Con un trazo rabioso de tinta roja, Ramsés tachó del mapa el reino de los anatolios.

—A ese pueblo sólo le gusta la furia, la sangre y la violencia. Mientras no sea destruido, pondrá en peligro toda forma de civilización.

—La diplomacia…

—¡Un instrumento fuera de uso!

—Tu padre negoció…

—Una zona fronteriza, en Kadesh, ¡lo sé! Pero los hititas no respetan nada. Exijo un informe diario sobre sus actuaciones.

Acha se inclinó. Ya no era el amigo quien se expresaba sino el faraón que ordenaba.

—¿Sabes que Moisés está acusado de un crimen y que ha desaparecido?

—¿Moisés? ¡Pero es insensato!

—Creo que es víctima de una conspiración. Difunde sus señas por nuestros protectorados, Acha, y encuéntralo.

Nefertari tocaba el laúd en el jardín de palacio. A su derecha tenía la cuna en la que dormía su hija, de mejillas redondas y coloreadas, y a su izquierda se encontraba el pequeño Kha, sentado como un escriba y leyendo un cuento que alababa las hazañas de un mago que triunfaba sobre horribles demonios; ante ella, Vigilante se afanaba en desenterrar los brotes de tamarindo que Ramsés había plantado la víspera. Con el morro hundido en la tierra húmeda, excavaba un hoyo con sus patas delanteras y ponía tanto interés en la obra que la reina no se atrevió a reprenderlo.

De repente se interrumpió y corrió hacia la entrada del jardín. Sus ladridos de alegría y sus saltos desordenados saludaron la entrada de su amo.

En el paso de Ramsés, Nefertari percibió una profunda contrariedad. Se levantó y fue al encuentro del rey.

—Moisés está…

—No, estoy seguro de que está vivo.

—¿No es… tu madre?

—Tuya se encuentra bien.

—¿Cuál es la causa de tu sufrimiento?

—Egipto, Nefertari. El sueño de un país feliz, alimentándose de paz, saboreando la dicha de cada día, se rompe.

La reina cerró los ojos.

—La guerra…

—Me parece inevitable.

—Así pues, vas a partir.

—¿Quién más, aparte de mí, podría mandar el ejército? Dejar avanzar más a los hititas sería condenar Egipto a la muerte.

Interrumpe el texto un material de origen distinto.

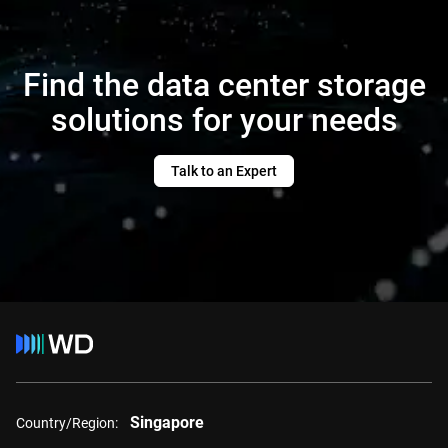
Find the data center storage
solutions for your needs
Talk to an Expert
Singapore
Country/Region:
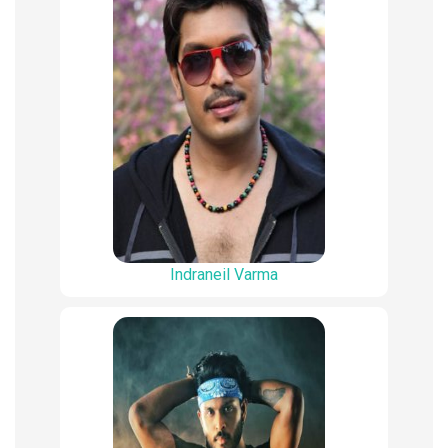
Indraneil Varma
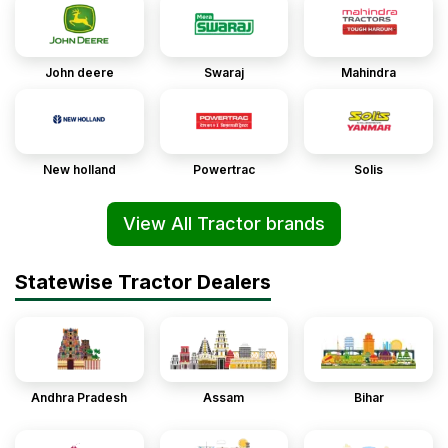
John deere
Swaraj
Mahindra
New holland
Powertrac
Solis
View All Tractor brands
Statewise Tractor Dealers
Andhra Pradesh
Assam
Bihar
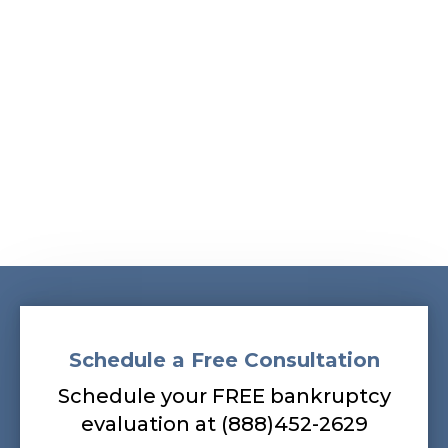
Schedule a Free Consultation
Schedule your FREE bankruptcy
evaluation at (888)452-2629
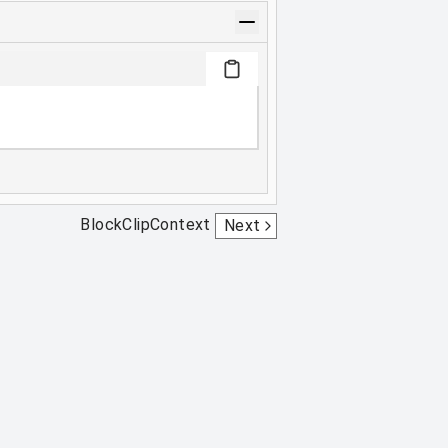
BlockClipContext
Next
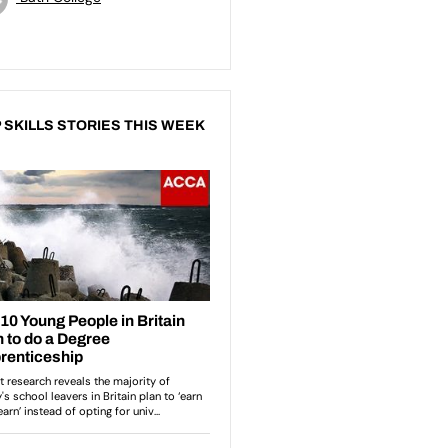
 SKILLS STORIES THIS WEEK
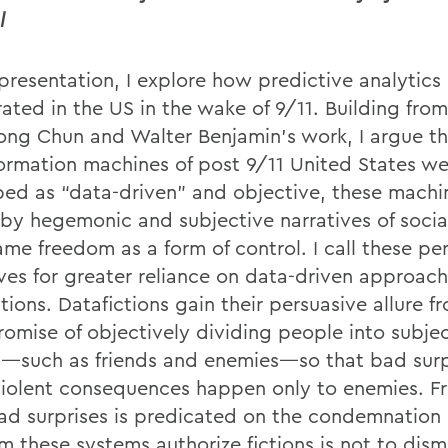
l
 presentation, I explore how predictive analytics
erated in the US in the wake of 9/11. Building fr
ong Chun and Walter Benjamin’s work, I argue th
formation machines of post 9/11 United States we
bed as “data-driven” and objective, these machi
 by hegemonic and subjective narratives of socia
ame freedom as a form of control. I call these pe
ives for greater reliance on data-driven approac
tions. Datafictions gain their persuasive allure f
promise of objectively dividing people into subje
—such as friends and enemies—so that bad surp
violent consequences happen only to enemies. 
ad surprises is predicated on the condemnation 
m these systems authorize fictions is not to dismi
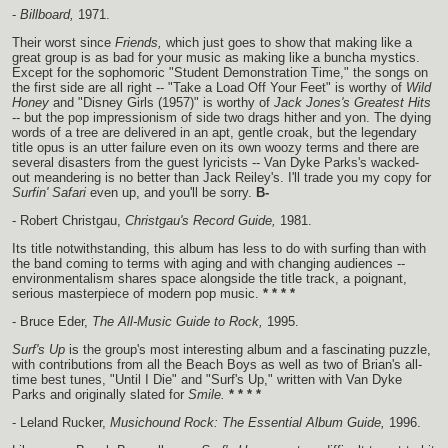
-
Billboard,
1971.
Their worst since
Friends,
which just goes to show that making like a
great group is as bad for your music as making like a buncha mystics.
Except for the sophomoric "Student Demonstration Time," the songs on
the first side are all right -- "Take a Load Off Your Feet" is worthy of
Wild
Honey
and "Disney Girls (1957)" is worthy of
Jack Jones's Greatest Hits
-- but the pop impressionism of side two drags hither and yon. The dying
words of a tree are delivered in an apt, gentle croak, but the legendary
title opus is an utter failure even on its own woozy terms and there are
several disasters from the guest lyricists -- Van Dyke Parks's wacked-
out meandering is no better than Jack Reiley's. I'll trade you my copy for
Surfin' Safari
even up, and you'll be sorry.
B-
- Robert Christgau,
Christgau's Record Guide,
1981.
Its title notwithstanding, this album has less to do with surfing than with
the band coming to terms with aging and with changing audiences --
environmentalism shares space alongside the title track, a poignant,
serious masterpiece of modern pop music.
* * * *
- Bruce Eder,
The All-Music Guide to Rock,
1995.
Surf's Up
is the group's most interesting album and a fascinating puzzle,
with contributions from all the Beach Boys as well as two of Brian's all-
time best tunes, "Until I Die" and "Surf's Up," written with Van Dyke
Parks and originally slated for
Smile.
* * * *
- Leland Rucker,
Musichound Rock: The Essential Album Guide,
1996.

El pequeño Kha había echado un vistazo a la pareja enlazada antes de sumirse de nuevo en su lectura, Meritamón dormía tranquilamente, Vigilante ahondaba su agujero.

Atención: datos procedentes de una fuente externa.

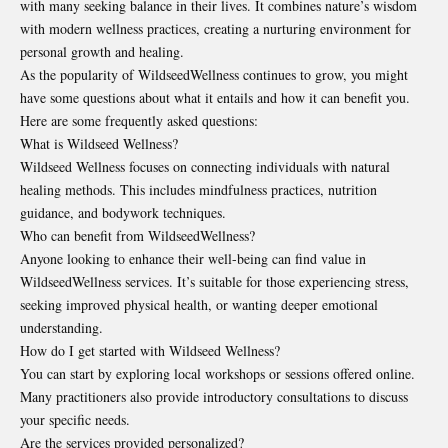
with many seeking balance in their lives. It combines nature’s wisdom
with modern wellness practices, creating a nurturing environment for
personal growth and healing.
As the popularity of WildseedWellness continues to grow, you might
have some questions about what it entails and how it can benefit you.
Here are some frequently asked questions:
What is Wildseed Wellness?
Wildseed Wellness focuses on connecting individuals with natural
healing methods. This includes mindfulness practices, nutrition
guidance, and bodywork techniques.
Who can benefit from WildseedWellness?
Anyone looking to enhance their well-being can find value in
WildseedWellness services. It’s suitable for those experiencing stress,
seeking improved physical health, or wanting deeper emotional
understanding.
How do I get started with Wildseed Wellness?
You can start by exploring local workshops or sessions offered online.
Many practitioners also provide introductory consultations to discuss
your specific needs.
Are the services provided personalized?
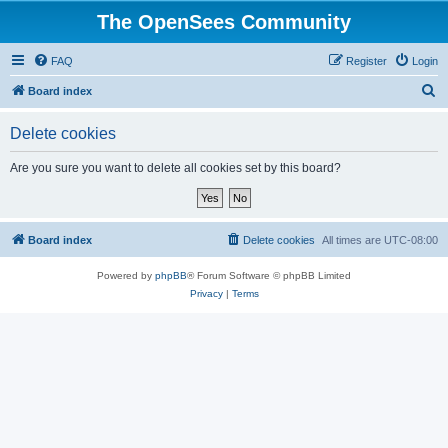
The OpenSees Community
FAQ
Register
Login
S
Board index
e
Delete cookies
a
r
Are you sure you want to delete all cookies set by this board?
c
h
Board index
Delete cookies
All times are
UTC-08:00
Powered by
phpBB
® Forum Software © phpBB Limited
Privacy
|
Terms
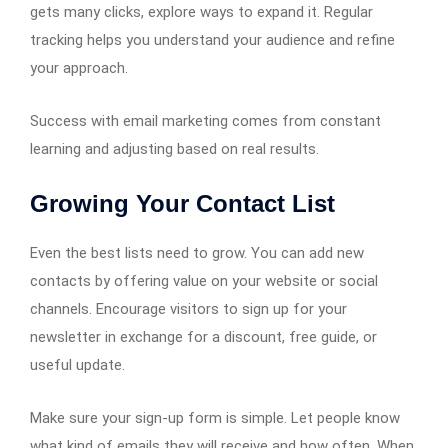
gets many clicks, explore ways to expand it. Regular
tracking helps you understand your audience and refine
your approach.
Success with email marketing comes from constant
learning and adjusting based on real results.
Growing Your Contact List
Even the best lists need to grow. You can add new
contacts by offering value on your website or social
channels. Encourage visitors to sign up for your
newsletter in exchange for a discount, free guide, or
useful update.
Make sure your sign-up form is simple. Let people know
what kind of emails they will receive and how often. When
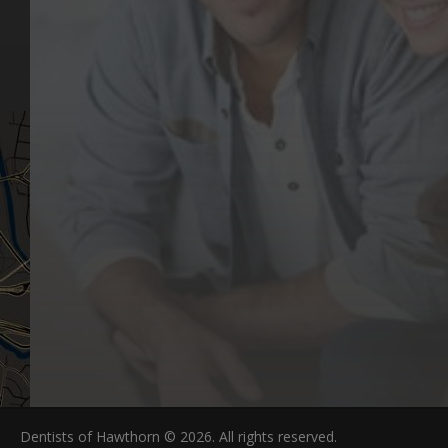
Our Values
Email
Aftercare Resources
330 Burwood Rd
Articles
Hawthorn, VIC 3122
FAQs
Dentists of Hawthorn © 2026. All rights reserved.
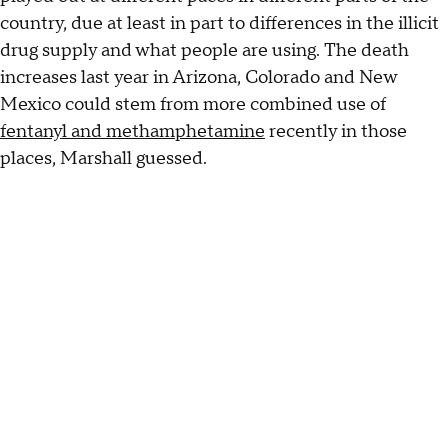
country, due at least in part to differences in the illicit
drug supply and what people are using. The death
increases last year in Arizona, Colorado and New
Mexico could stem from more combined use of
fentanyl and methamphetamine
recently in those
places, Marshall guessed.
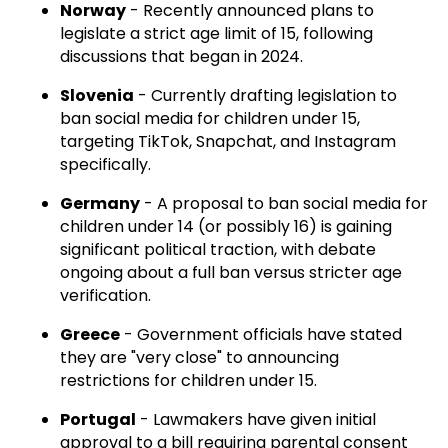
Norway
- Recently announced plans to
legislate a strict age limit of 15, following
discussions that began in 2024.
Slovenia
- Currently drafting legislation to
ban social media for children under 15,
targeting TikTok, Snapchat, and Instagram
specifically.
Germany
- A proposal to ban social media for
children under 14 (or possibly 16) is gaining
significant political traction, with debate
ongoing about a full ban versus stricter age
verification.
Greece
- Government officials have stated
they are "very close" to announcing
restrictions for children under 15.
Portugal
- Lawmakers have given initial
approval to a bill requiring parental consent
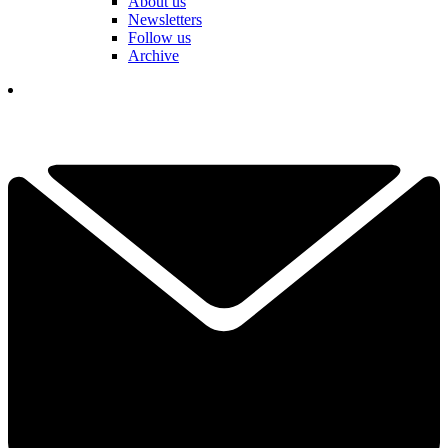
About us
Newsletters
Follow us
Archive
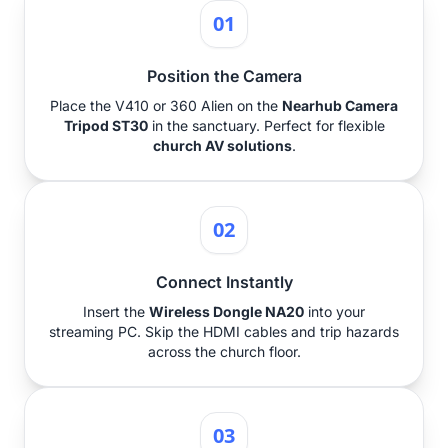
01
Position the Camera
Place the V410 or 360 Alien on the
Nearhub Camera
Tripod ST30
in the sanctuary. Perfect for flexible
church AV solutions
.
02
Connect Instantly
Insert the
Wireless Dongle NA20
into your
streaming PC. Skip the HDMI cables and trip hazards
across the church floor.
03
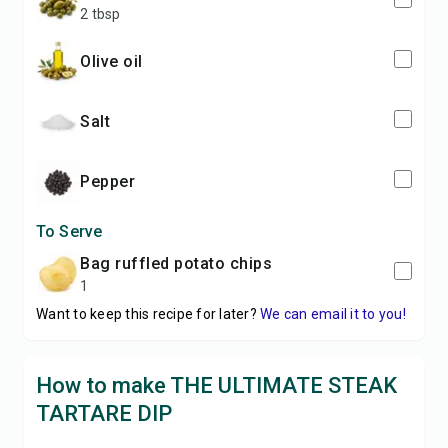
2 tbsp
olive oil
salt
pepper
To Serve
bag ruffled potato chips
1
Want to keep this recipe for later?
We can email it to you!
How to make THE ULTIMATE STEAK
TARTARE DIP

En aquel jardín apacible, Nefertari se acurrucó contra Ramsés. A lo lejos, un gran ibis blanco surgió de los cultivos.

—La guerra nos separa, Ramsés; ¿dónde encontraremos el coraje que nos ayude a soportar esta prueba?

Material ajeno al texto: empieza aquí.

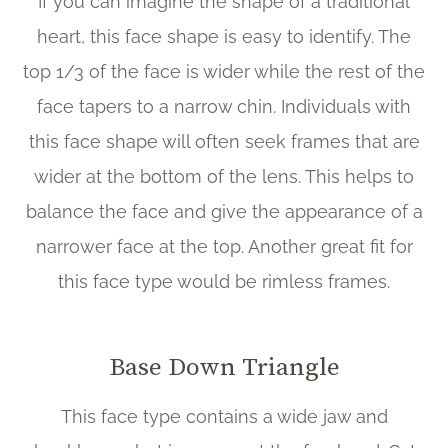
If you can imagine the shape of a traditional
heart, this face shape is easy to identify. The
top 1/3 of the face is wider while the rest of the
face tapers to a narrow chin. Individuals with
this face shape will often seek frames that are
wider at the bottom of the lens. This helps to
balance the face and give the appearance of a
narrower face at the top. Another great fit for
this face type would be rimless frames.
Base Down Triangle
This face type contains a wide jaw and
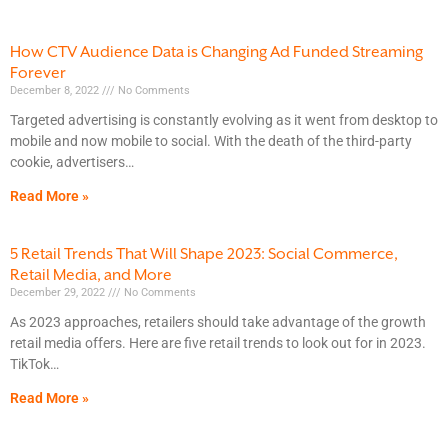
How CTV Audience Data is Changing Ad Funded Streaming
Forever
December 8, 2022
No Comments
Targeted advertising is constantly evolving as it went from desktop to
mobile and now mobile to social. With the death of the third-party
cookie, advertisers
Read More »
5 Retail Trends That Will Shape 2023: Social Commerce,
Retail Media, and More
December 29, 2022
No Comments
As 2023 approaches, retailers should take advantage of the growth
retail media offers. Here are five retail trends to look out for in 2023.
TikTok
Read More »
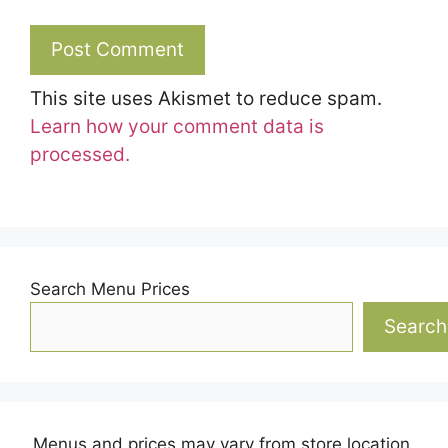
This site uses Akismet to reduce spam.
Learn how your comment data is
processed.
Search Menu Prices
Search
Menus and prices may vary from store location.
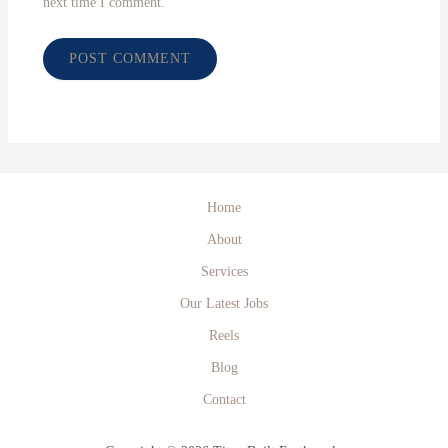
next time I comment.
Home
About
Services
Our Latest Jobs
Reels
Blog
Contact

—En el amor que nos une, y que nos unirá siempre, suceda lo que suceda. En mi ausencia eres tú, la gran esposa real, la que reinarás en mi ciudad de turquesa.

Nefertari miró fijamente el horizonte.

—Tu pensamiento es justo —dijo ella—. No hay que negociar con el mal.

El gran ibis blanco, de vuelo majestuoso, sobrevoló a la pareja real que el sol poniente bañaba con su luz.